Asia's relatively illiquid currencies restrict the region's Islamic finance growth potential as foreign investors have limited appetite for holding local currency assets, PricewaterhouseCoopers said on Tuesday.
Malaysia is regarded as a key Islamic finance centre and has the world's largest sukuk market, while Indonesia is seen as offering vast untapped opportunities in the sector.
But the entry of top conventional banking hubs such as Singapore, Hong Kong and London is expected to reshape the landscape of the US$1 trillion (S$1.38 trillion) Islamic finance industry.
“It's quite unrealistic for us to expect them to come and invest...in ringgit or go to Indonesia and invest in rupiah. At some stage in the game, you'd need to convert it into a currency that they're more comfortable with," said Mohammad Faiz Azmi, PricewaterhouseCoopers's global Islamic finance leader.
"And then the question of capacity comes in: do the banks in this region have the capacity to...convert it into U.S.
dollars? There's a certain limit to how much Malaysian banks can cope with that business."
Faiz said Arab investors, who have traditionally formed a sizeable part of the Islamic finance market, were more keen on putting their money into the United States and Europe.

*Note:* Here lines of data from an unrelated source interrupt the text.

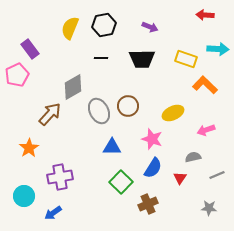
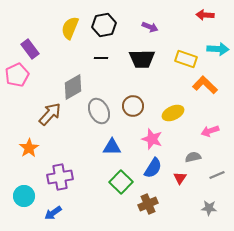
brown circle: moved 5 px right
pink arrow: moved 4 px right, 1 px down
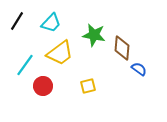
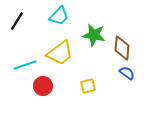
cyan trapezoid: moved 8 px right, 7 px up
cyan line: rotated 35 degrees clockwise
blue semicircle: moved 12 px left, 4 px down
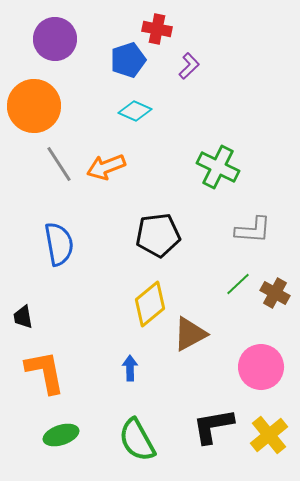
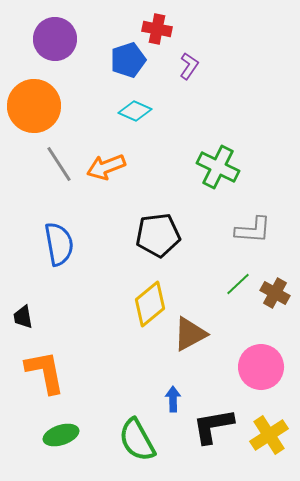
purple L-shape: rotated 12 degrees counterclockwise
blue arrow: moved 43 px right, 31 px down
yellow cross: rotated 6 degrees clockwise
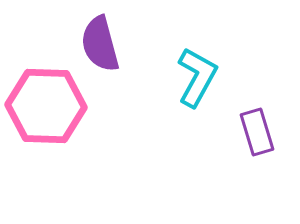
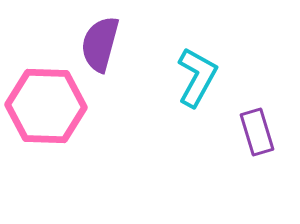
purple semicircle: rotated 30 degrees clockwise
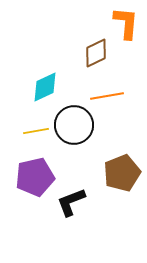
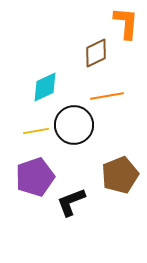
brown pentagon: moved 2 px left, 2 px down
purple pentagon: rotated 6 degrees counterclockwise
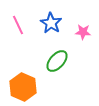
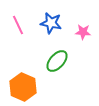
blue star: rotated 20 degrees counterclockwise
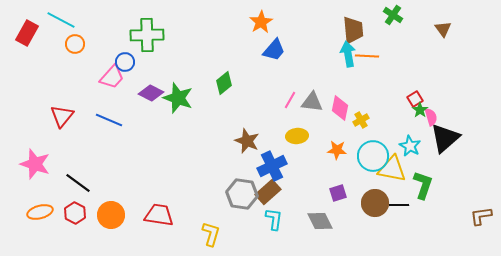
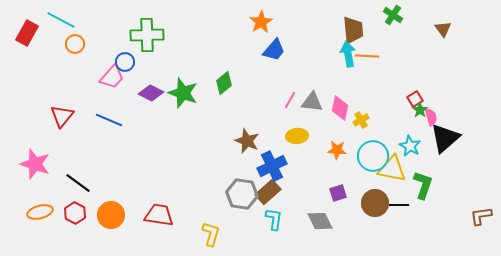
green star at (178, 98): moved 5 px right, 5 px up
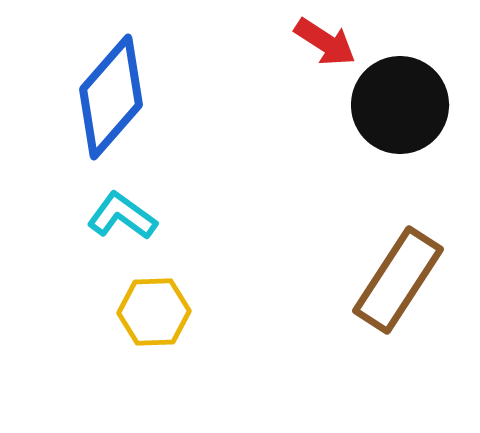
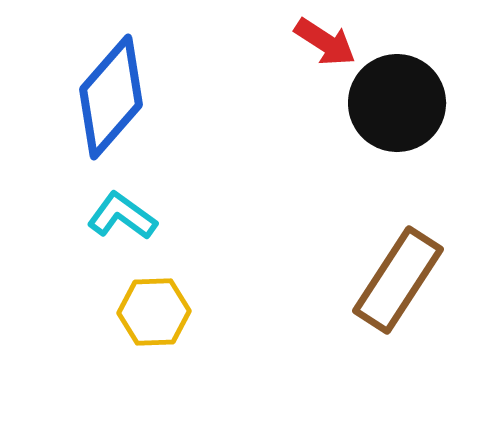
black circle: moved 3 px left, 2 px up
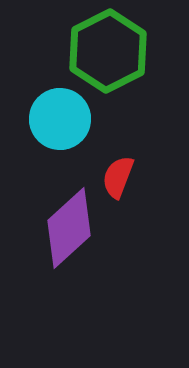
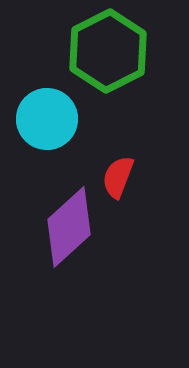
cyan circle: moved 13 px left
purple diamond: moved 1 px up
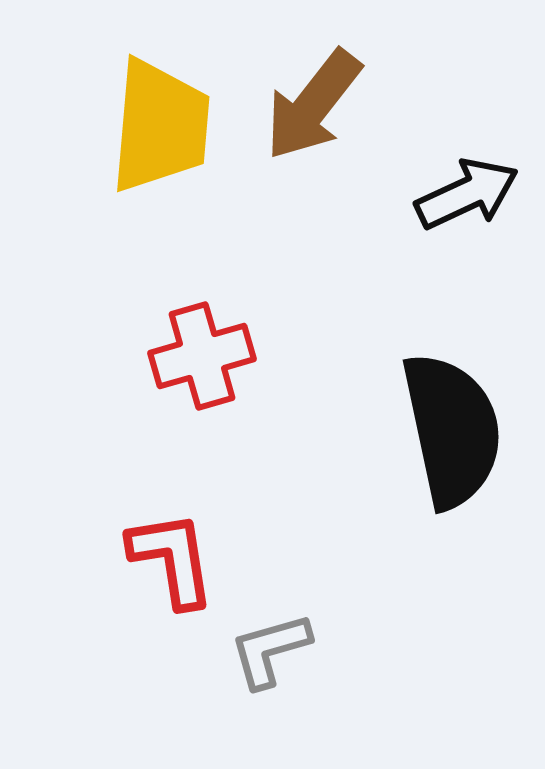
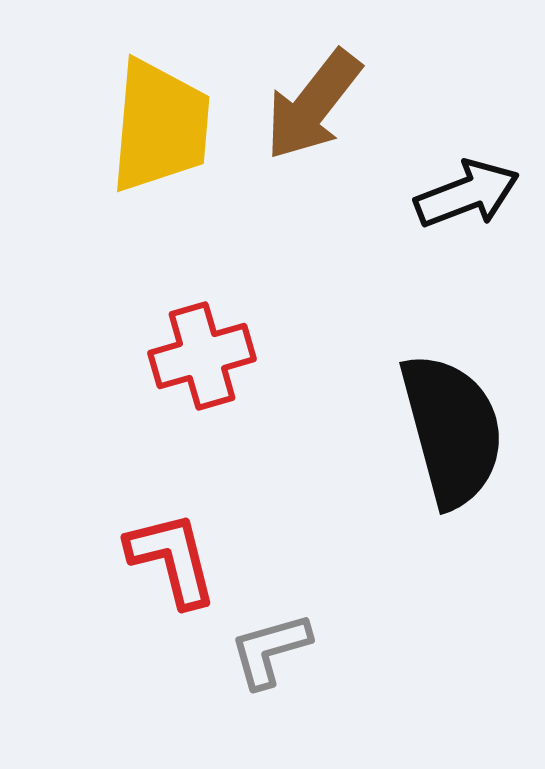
black arrow: rotated 4 degrees clockwise
black semicircle: rotated 3 degrees counterclockwise
red L-shape: rotated 5 degrees counterclockwise
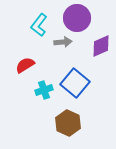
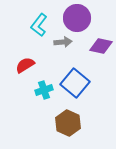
purple diamond: rotated 35 degrees clockwise
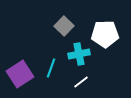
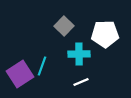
cyan cross: rotated 10 degrees clockwise
cyan line: moved 9 px left, 2 px up
white line: rotated 14 degrees clockwise
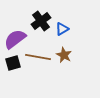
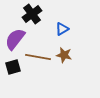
black cross: moved 9 px left, 7 px up
purple semicircle: rotated 15 degrees counterclockwise
brown star: rotated 14 degrees counterclockwise
black square: moved 4 px down
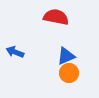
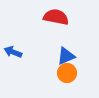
blue arrow: moved 2 px left
orange circle: moved 2 px left
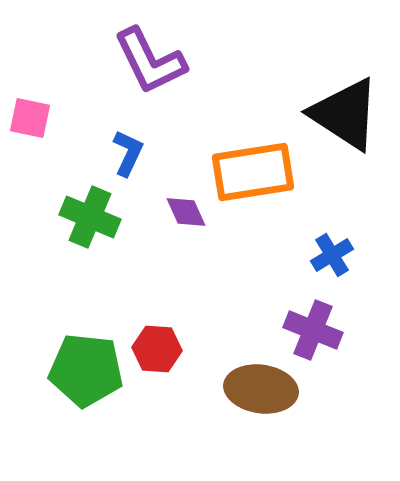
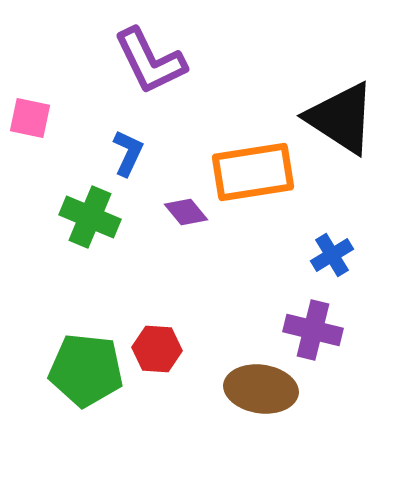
black triangle: moved 4 px left, 4 px down
purple diamond: rotated 15 degrees counterclockwise
purple cross: rotated 8 degrees counterclockwise
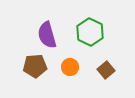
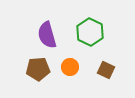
brown pentagon: moved 3 px right, 3 px down
brown square: rotated 24 degrees counterclockwise
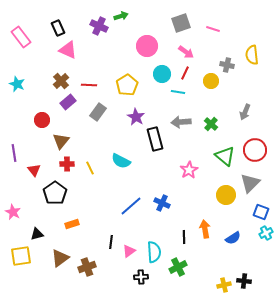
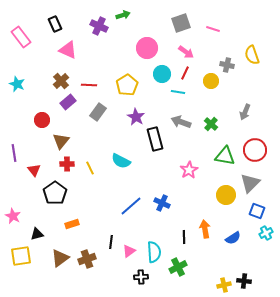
green arrow at (121, 16): moved 2 px right, 1 px up
black rectangle at (58, 28): moved 3 px left, 4 px up
pink circle at (147, 46): moved 2 px down
yellow semicircle at (252, 55): rotated 12 degrees counterclockwise
gray arrow at (181, 122): rotated 24 degrees clockwise
green triangle at (225, 156): rotated 30 degrees counterclockwise
pink star at (13, 212): moved 4 px down
blue square at (261, 212): moved 4 px left, 1 px up
brown cross at (87, 267): moved 8 px up
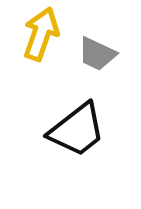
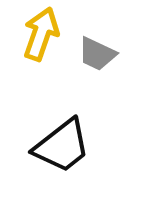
black trapezoid: moved 15 px left, 16 px down
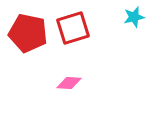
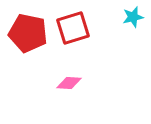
cyan star: moved 1 px left
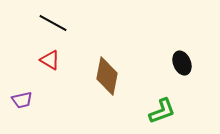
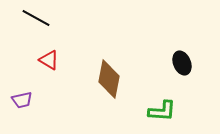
black line: moved 17 px left, 5 px up
red triangle: moved 1 px left
brown diamond: moved 2 px right, 3 px down
green L-shape: rotated 24 degrees clockwise
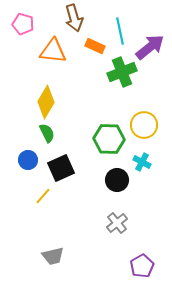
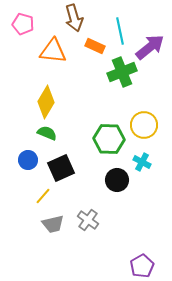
green semicircle: rotated 42 degrees counterclockwise
gray cross: moved 29 px left, 3 px up; rotated 15 degrees counterclockwise
gray trapezoid: moved 32 px up
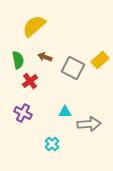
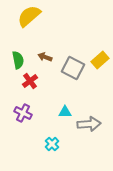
yellow semicircle: moved 5 px left, 10 px up
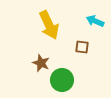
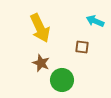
yellow arrow: moved 9 px left, 3 px down
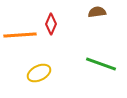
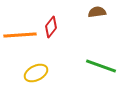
red diamond: moved 3 px down; rotated 15 degrees clockwise
green line: moved 2 px down
yellow ellipse: moved 3 px left
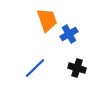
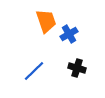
orange trapezoid: moved 1 px left, 1 px down
blue line: moved 1 px left, 3 px down
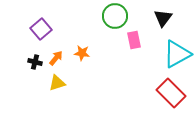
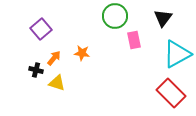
orange arrow: moved 2 px left
black cross: moved 1 px right, 8 px down
yellow triangle: rotated 36 degrees clockwise
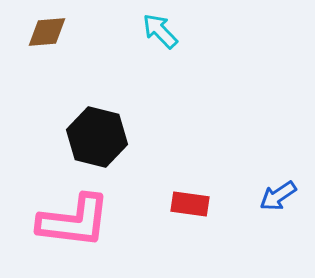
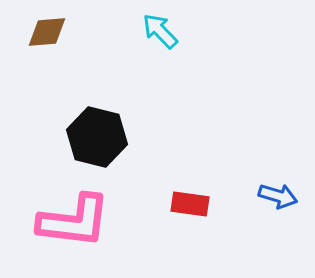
blue arrow: rotated 129 degrees counterclockwise
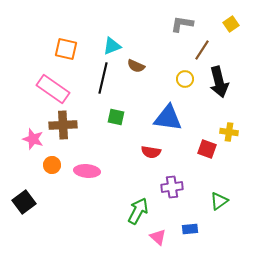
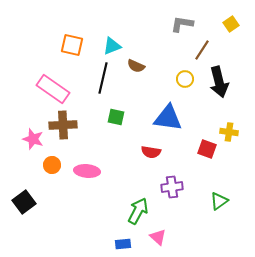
orange square: moved 6 px right, 4 px up
blue rectangle: moved 67 px left, 15 px down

"Right now Asia is not that interesting because there are so many cheap things out there they can buy in the West," he told reporters at a briefing to launch an industry report.
"We're noticing that the interest in Asia has slowly picked up but not as fast as the interest in Europe and the U.S."
He said a quasi-sovereign entity in Asia was considering selling sukuk to tap funds in China, but did not identify the potential issuer.
"The Chinese are very interested in investing in this part of the world but the issue is liquidity and the ratings that they get. Because they're quasi sovereign, it's almost like a AAA, (investors are) willing to invest in it even if it's sukuk."